Dés les années 2000, poursuite des mesures contre les retraités, la traite se fait par les deux bouts , allongements du temps de travail pour prendre sa retraite , et gel des revalorisations des pensions. Le socialiste espagnol Zapatero donne l' exemple et prolonge la possibilité de prendre sa retraite de 65 ans à 67 ans et à partir de 2010 supprime la revalorisation des retraites. Il procédera en 2011 au gel des salaires des fonctionnaires, le Portugal suivra, la Grèce est dans le même sillage.
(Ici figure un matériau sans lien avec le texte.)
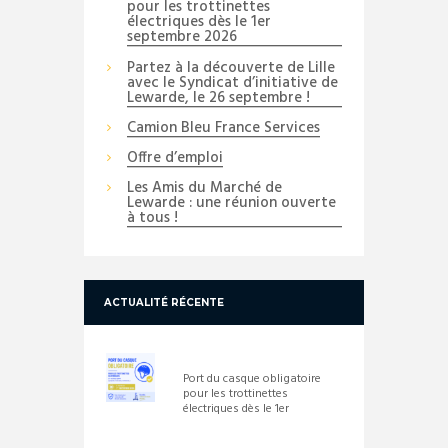
pour les trottinettes
électriques dès le 1er
septembre 2026
Partez à la découverte de Lille
avec le Syndicat d’initiative de
Lewarde, le 26 septembre !
Camion Bleu France Services
Offre d’emploi
Les Amis du Marché de
Lewarde : une réunion ouverte
à tous !
ACTUALITÉ RÉCENTE
Port du casque obligatoire
pour les trottinettes
électriques dès le 1er
septembre 2026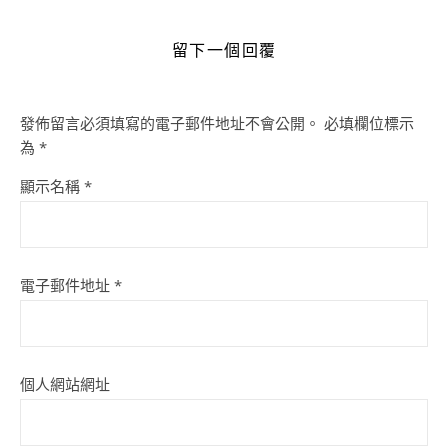
留下一個回覆
發佈留言必須填寫的電子郵件地址不會公開。
必填欄位標示
為
*
顯示名稱
*
電子郵件地址
*
個人網站網址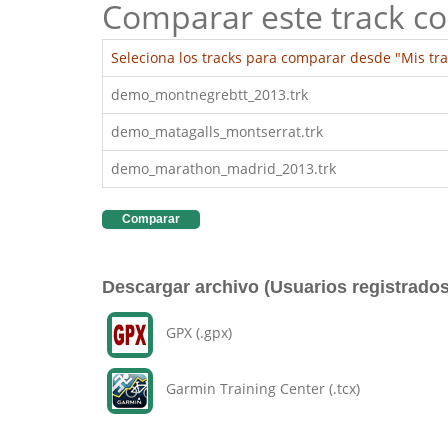
Comparar este track co
Seleciona los tracks para comparar desde "Mis tra
demo_montnegrebtt_2013.trk
demo_matagalls_montserrat.trk
demo_marathon_madrid_2013.trk
Comparar
Descargar archivo (Usuarios registrados
GPX (.gpx)
Garmin Training Center (.tcx)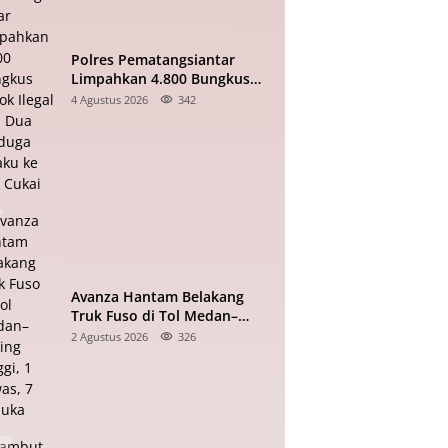
Polres Pematangsiantar
Limpahkan 4.800 Bungkus
Rokok Ilegal dan Dua
4 Agustus 2026
342
Terduga Pelaku ke Bea Cukai
Avanza Hantam Belakang
Truk Fuso di Tol Medan–
Tebing Tinggi, 1 Tewas, 7
2 Agustus 2026
326
Terluka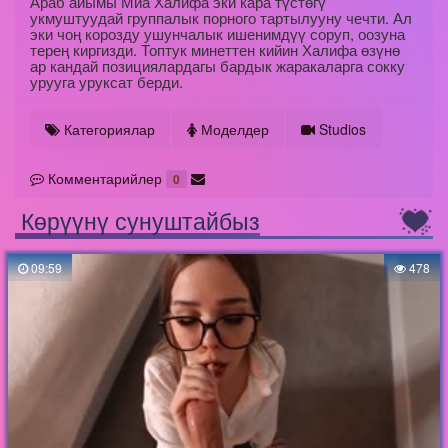
Араб айымы Миа Халифа эки кара түстөгү
укмуштуудай группалык порного тартылууну чечти. Ал
эки чоң корозду ушунчалык ишенимдүү соруп, оозуна
терең киргизди. Топтук минеттен кийин Халифа өзүнө
ар кандай позициялардагы бардык жаракаларга сокку
урууга уруксат берди.
Категориялар
Моделдер
Studios
Комментарийлер
0
Көрүүнү сунуштайбыз
09:59
478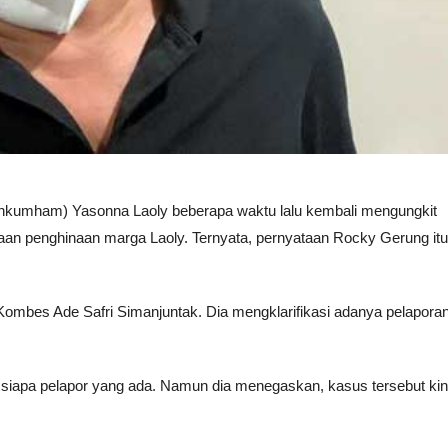
nkumham) Yasonna Laoly beberapa waktu lalu kembali mengungkit
aan penghinaan marga Laoly. Ternyata, pernyataan Rocky Gerung itu
 Kombes Ade Safri Simanjuntak. Dia mengklarifikasi adanya pelapora
 siapa pelapor yang ada. Namun dia menegaskan, kasus tersebut kin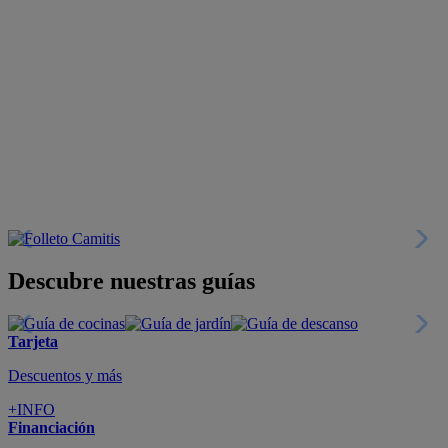
Descubre nuestras guías
Tarjeta
Descuentos y más
+INFO
Financiación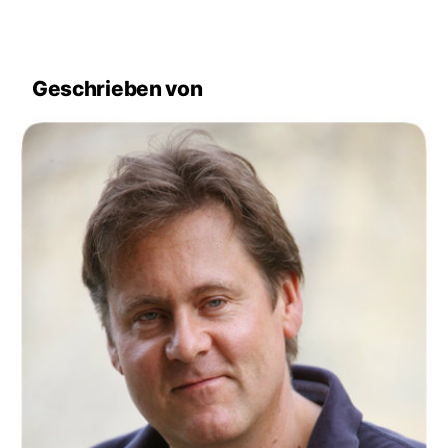
Geschrieben von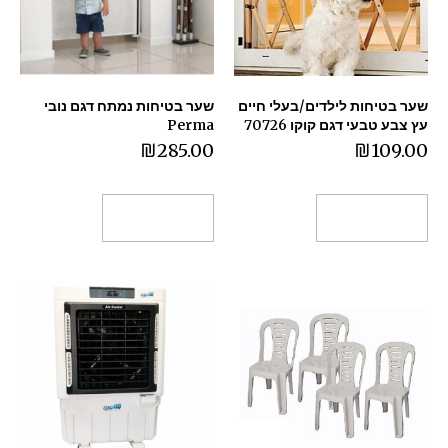
שער בטיחות לילדים/בעלי חיים
שער בטיחות נמתח דגם נובי
עץ צבע טבעי דגם קוקו 70726
Perma
₪
285.00
₪
109.00
הוספה לסל
הוספה לסל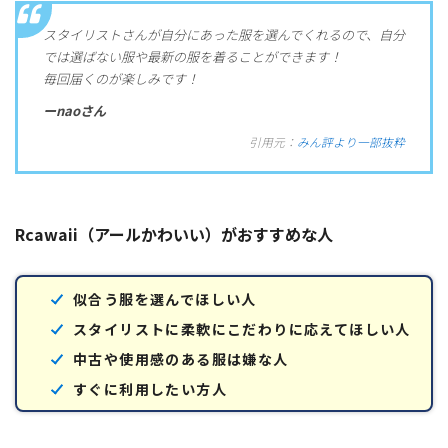
スタイリストさんが自分にあった服を選んでくれるので、自分
では選ばない服や最新の服を着ることができます！
毎回届くのが楽しみです！
ーnaoさん
引用元：
みん評より一部抜粋
Rcawaii（アールかわいい）がおすすめな人
似合う服を選んでほしい人
スタイリストに柔軟にこだわりに応えてほしい人
中古や使用感のある服は嫌な人
すぐに利用したい方人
L' Allemagne et la France vont suivre. En France le président Hollande poursuit les réformes de son prédécesseur Nicolas Sarkozy. Ce dernier avait allongé de six trimestres le temps de cotisation entre 2003 et 2019 pour avoir une retraite à taux plein. Le président Hollande poursuit lui aussi en augmentant de six trimestres de 2020 à 2035. Ce qui veut dire que les salariés nés en 1973 seront dorénavant rivés au boulot jusqu’à 68 ans.
le mouvement contre la réforme Fillon II en 2010.
La « réforme Fillon I» (ou « loi Fillon août 2003») instaure une transition progressive de la durée de cotisation de tous les régimes, sauf les régimes spéciaux, vers 42 ans. Est ainsi décidé dans un premier temps d'aligner la durée de cotisation des fonctionnaires : elle est ainsi allongée de 37 ans et 1/2 à 40 ans à l'horizon 2008, à raison d'un semestre par an.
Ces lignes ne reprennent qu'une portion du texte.